Data sources and study period
Clinical SARS-CoV-2 laboratory testing and data management
In South Africa public and private laboratories were legally mandated to report all SARS-CoV-2 test results and patient data including residential address via the National Institute for Communicable Diseases (NICD). These data had been geocoded by NICD as part of outbreak response activities and all cases geocoded to Gauteng were extracted. Following ethics review and written approval for this study, anonymised and deidentified geocoded data for positive and negative SARS-CoV-2 PCR test results were supplied for the study period (1 June 2021 (epidemiological week 22 of 2021) to 18 March 2022 (epidemiological week 11 of 2022)) and the data was obtained on 23 May 2023.
Wastewater SARS-CoV-2 laboratory testing and data management
Routine SARS-CoV-2 wastewater surveillance data (obtained from laboratory processing of one litre grab-samples collected weekly as previously described[9]) from wastewater treatment plant (WWTP) ‘D’ and ‘O’ were identified for the study period. We obtained wastewater flow rates (in ML per day) from WWTP managers.
Quality of life survey-data
The Quality of Life (QoL) survey is a biennial household survey produced by the Gauteng City-Region Observatory (GCRO) which covers a range of topics including demographics, access to services and perceptions of residents. The survey is weighted to ensure representativity to ward level, a geopolitical division of municipalities, developed by the Municipal Demarcation Board and the smallest unit for which demographic and socioeconomic data are provided in South Africa. We obtained data from the 2020/21 (QoL6) survey (n=13,616 respondents) pertaining to 207 and 781 respondents from sewersheds D and O respectively[20].
Maps of sewershed reticulation methods
Data for the sewage networks and pipelines were obtained from the City of Tshwane and the City of Ekurhuleni, respectively. The City of Tshwane provided a comprehensive dataset including sewershed areas, manholes, and distribution pipelines. The City of Ekurhuleni consulting engineers provided shapefiles of the sewershed. ArcGIS 10.6.2 software was used for all mapping and spatial analysis.
GTI hexagon data for population demographics
Population demographic variables were extracted from a 2020/2021 dataset compiled by GeoTerraImage (GTI) comprising population estimates grouped by age cohorts in 400m sided hexagon (0.103755 km2).

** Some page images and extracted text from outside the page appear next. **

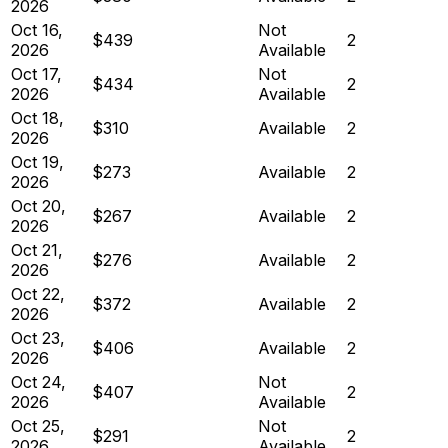
2026
Oct 16,
Not
$439
2
2026
Available
Oct 17,
Not
$434
2
2026
Available
Oct 18,
$310
Available
2
2026
Oct 19,
$273
Available
2
2026
Oct 20,
$267
Available
2
2026
Oct 21,
$276
Available
2
2026
Oct 22,
$372
Available
2
2026
Oct 23,
$406
Available
2
2026
Oct 24,
Not
$407
2
2026
Available
Oct 25,
Not
$291
2
2026
Available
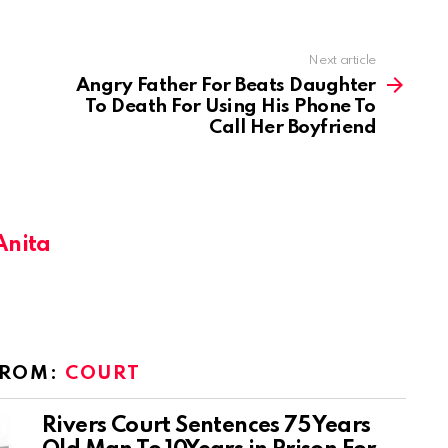
Next article
Angry Father For Beats Daughter
To Death For Using His Phone To
Call Her Boyfriend
Anita
FROM:
COURT
Rivers Court Sentences 75 Years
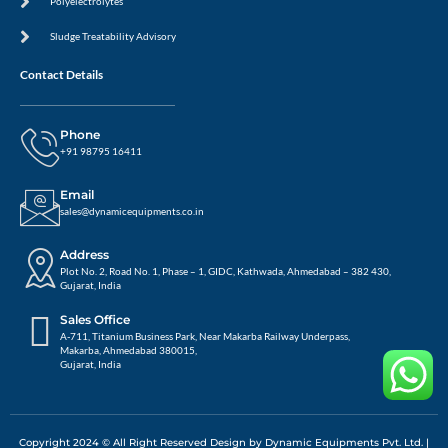
Polyelectrolytes
Sludge Treatability Advisory
Contact Details
Phone
+91 98795 16411
Email
sales@dynamicequipments.co.in
Address
Plot No. 2, Road No. 1, Phase – 1, GIDC, Kathwada, Ahmedabad – 382 430,
Gujarat, India
Sales Office
A-711, Titanium Business Park, Near Makarba Railway Underpass,
Makarba, Ahmedabad 380015,
Gujarat, India
Copyright 2024 © All Right Reserved Design by Dynamic Equipments Pvt. Ltd. |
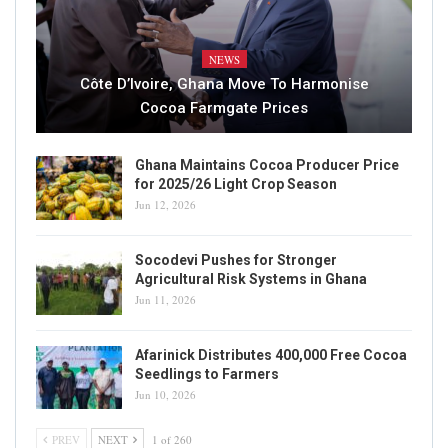
NEWS
Côte D’Ivoire, Ghana Move To Harmonise
Cocoa Farmgate Prices
Ghana Maintains Cocoa Producer Price
for 2025/26 Light Crop Season
Jun 12, 2026
Socodevi Pushes for Stronger
Agricultural Risk Systems in Ghana
Jun 11, 2026
Afarinick Distributes 400,000 Free Cocoa
Seedlings to Farmers
Jun 10, 2026
PREV
NEXT
1 of 260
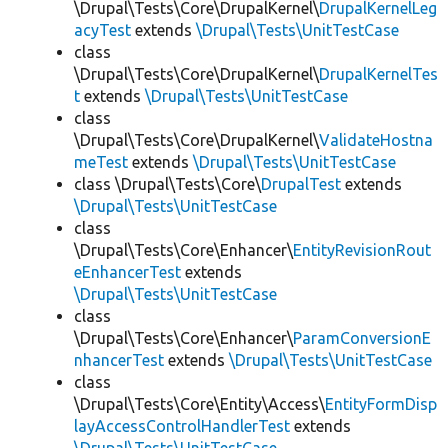
\Drupal\Tests\Core\DrupalKernel\
DrupalKernelLeg
acyTest
extends
\Drupal\Tests\UnitTestCase
class
\Drupal\Tests\Core\DrupalKernel\
DrupalKernelTes
t
extends
\Drupal\Tests\UnitTestCase
class
\Drupal\Tests\Core\DrupalKernel\
ValidateHostna
meTest
extends
\Drupal\Tests\UnitTestCase
class \Drupal\Tests\Core\
DrupalTest
extends
\Drupal\Tests\UnitTestCase
class
\Drupal\Tests\Core\Enhancer\
EntityRevisionRout
eEnhancerTest
extends
\Drupal\Tests\UnitTestCase
class
\Drupal\Tests\Core\Enhancer\
ParamConversionE
nhancerTest
extends
\Drupal\Tests\UnitTestCase
class
\Drupal\Tests\Core\Entity\Access\
EntityFormDisp
layAccessControlHandlerTest
extends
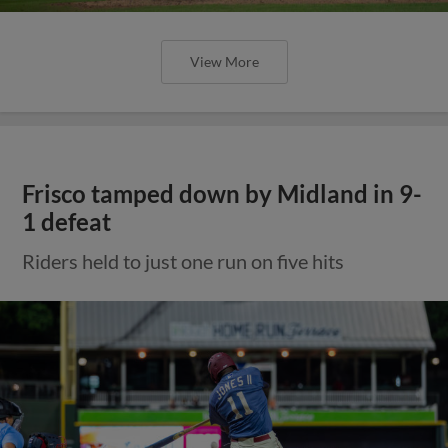
View More
Frisco tamped down by Midland in 9-
1 defeat
Riders held to just one run on five hits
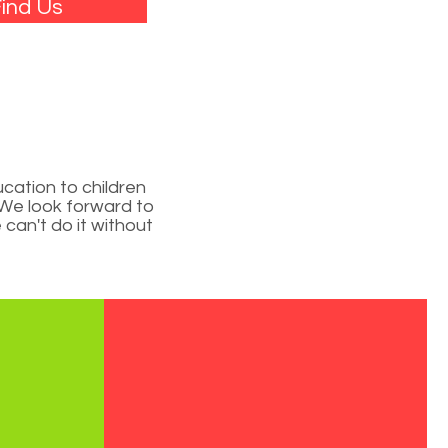
ind Us
L
cation to children
. We look forward to
can't do it without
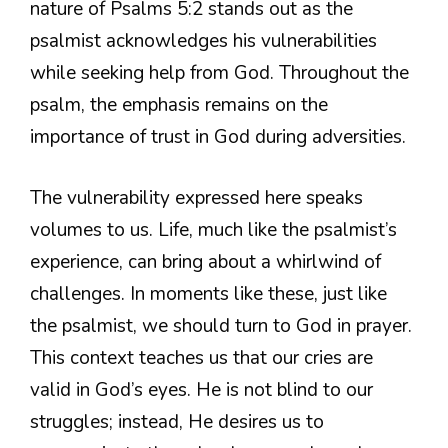
nature of Psalms 5:2 stands out as the
psalmist acknowledges his vulnerabilities
while seeking help from God. Throughout the
psalm, the emphasis remains on the
importance of trust in God during adversities.
The vulnerability expressed here speaks
volumes to us. Life, much like the psalmist’s
experience, can bring about a whirlwind of
challenges. In moments like these, just like
the psalmist, we should turn to God in prayer.
This context teaches us that our cries are
valid in God’s eyes. He is not blind to our
struggles; instead, He desires us to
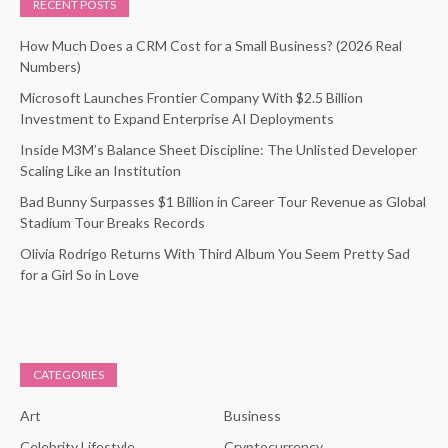
RECENT POSTS
How Much Does a CRM Cost for a Small Business? (2026 Real
Numbers)
Microsoft Launches Frontier Company With $2.5 Billion
Investment to Expand Enterprise AI Deployments
Inside M3M’s Balance Sheet Discipline: The Unlisted Developer
Scaling Like an Institution
Bad Bunny Surpasses $1 Billion in Career Tour Revenue as Global
Stadium Tour Breaks Records
Olivia Rodrigo Returns With Third Album You Seem Pretty Sad
for a Girl So in Love
CATEGORIES
Art
Business
Celebrity Lifestyle
Cryptocurrency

Data synthesis and analysis
General approach
We overlaid sewershed shape files, hexagonal population data, geolocated SARS-CoV-2 cases and geolocated QoL respondents in order to create a dataset comprising these elements for sewersheds D and O. To minimise the effect of the Modifiable Area Unit Problem (MAUP) that is encountered when polygon values require changing because of a change in the shape (zoning effect) or overall area (size effect) of the polygon, we scrutinised our datasets to determine the most viable polygon layer for all spatial datasets to allow for aggregation and comparability without disaggregation of polygon data. Ultimately we manipulated all data to the ward level allowing for comparative analysis over space and time. We conducted these analyses using SPSS software version 29.0.2.0 (20).
Data extraction and aggregation to determine population size, socio-economic and epidemiological parameters by sewershed
To determine population size and age structure within wards and sewersheds, we extracted population data from the GeoTerraImage (GTI) dataset for hexagons whose centroids fell within the sewershed and ward boundaries, and aggregated population data into four broad classes, namely children (0-4 years), adolescents (5-19), adults (20-59) and elderly (≥60 years). We geolocated QoL respondents within ward and sewershed boundaries and extracted and aggregated relevant socioeconomic and health fields for these individuals. Geolocated positive and negative SARS-CoV-2 PCR test data were aggregated by ward and sewershed level, and used together with population denominator data for each spatial unit to determine overall and weekly incidence, positivity rate and testing rate per 100,000. We created epidemiologic curves using Microsoft Excel 365 using incidence, positivity and testing rates together with SARS-CoV-2 concentration in wastewater for each catchment[21].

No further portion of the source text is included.